ProBio: A Protocol-guided Multimodal Dataset for Molecular Biology Lab

Part of Advances in Neural Information Processing Systems 36 (NeurIPS 2023) Datasets and Benchmarks Track

Bibtex Paper Supplemental


Jieming Cui, Ziren Gong, Baoxiong Jia, Siyuan Huang, Zilong Zheng, Jianzhu Ma, Yixin Zhu


The challenge of replicating research results has posed a significant impediment to the field of molecular biology. The advent of modern intelligent systems has led to notable progress in various domains. Consequently, we embarked on an investigation of intelligent monitoring systems as a means of tackling the issue of the reproducibility crisis. Specifically, we first curate a comprehensive multimodal dataset, named ProBio, as an initial step towards this objective. This dataset comprises fine-grained hierarchical annotations intended for the purpose of studying activity understanding in BioLab.

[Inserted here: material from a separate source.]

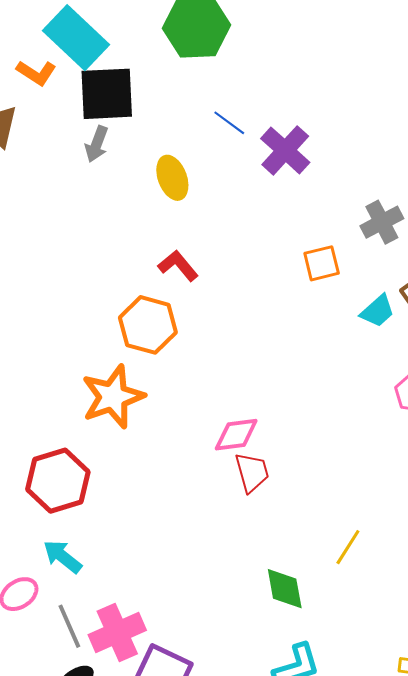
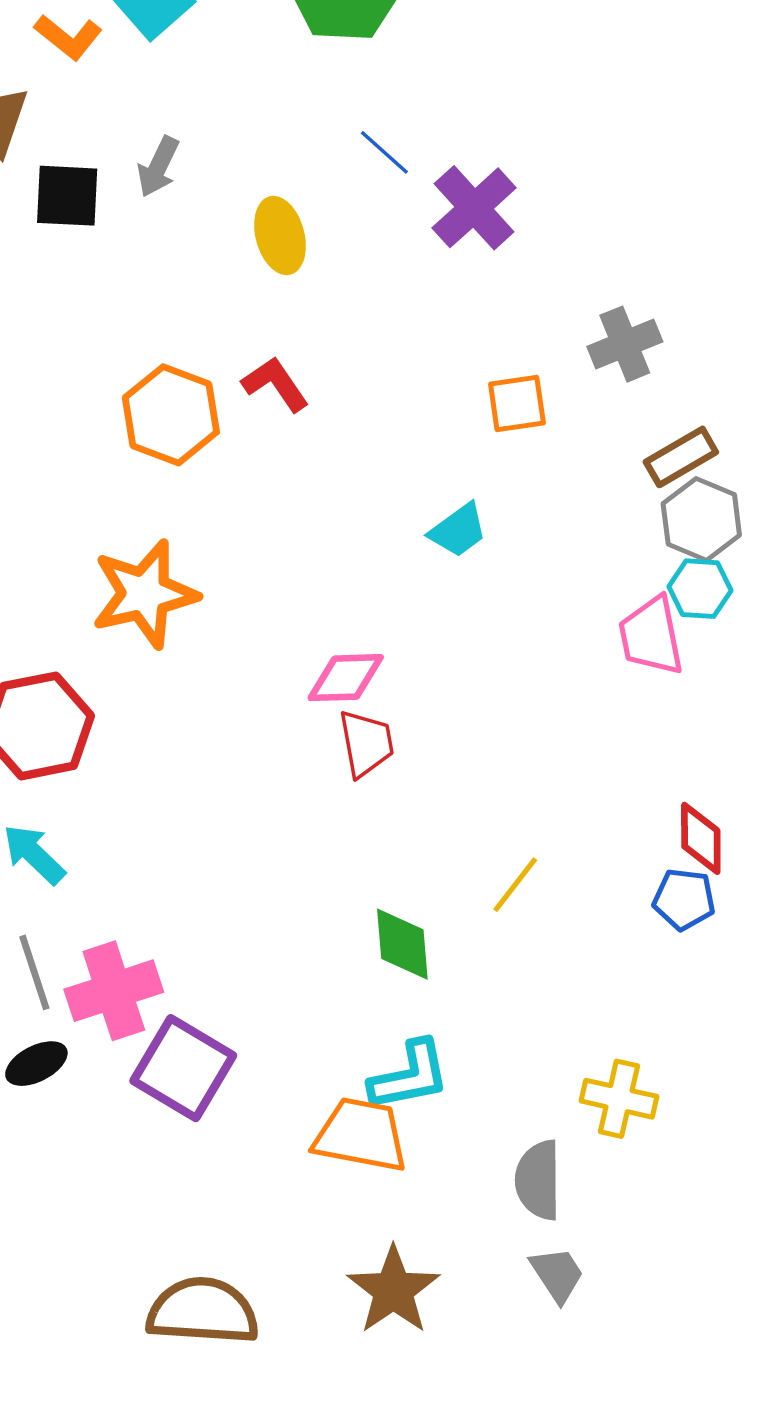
black square: (107, 94) -> (67, 196), moved, size x0.7
cyan trapezoid: (378, 311) -> (458, 530), moved
orange hexagon: (148, 325) -> (171, 415), moved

Next, we devise two challenging benchmarks, transparent solution tracking and multimodal action recognition, to emphasize the unique characteristics and difficulties associated with activity understanding in BioLab settings. Finally, we provide a thorough experimental evaluation of contemporary video understanding models and highlight their limitations in this specialized domain to identify potential avenues for future research. We hope \dataset with associated benchmarks may garner increased focus on modern AI techniques in the realm of molecular biology.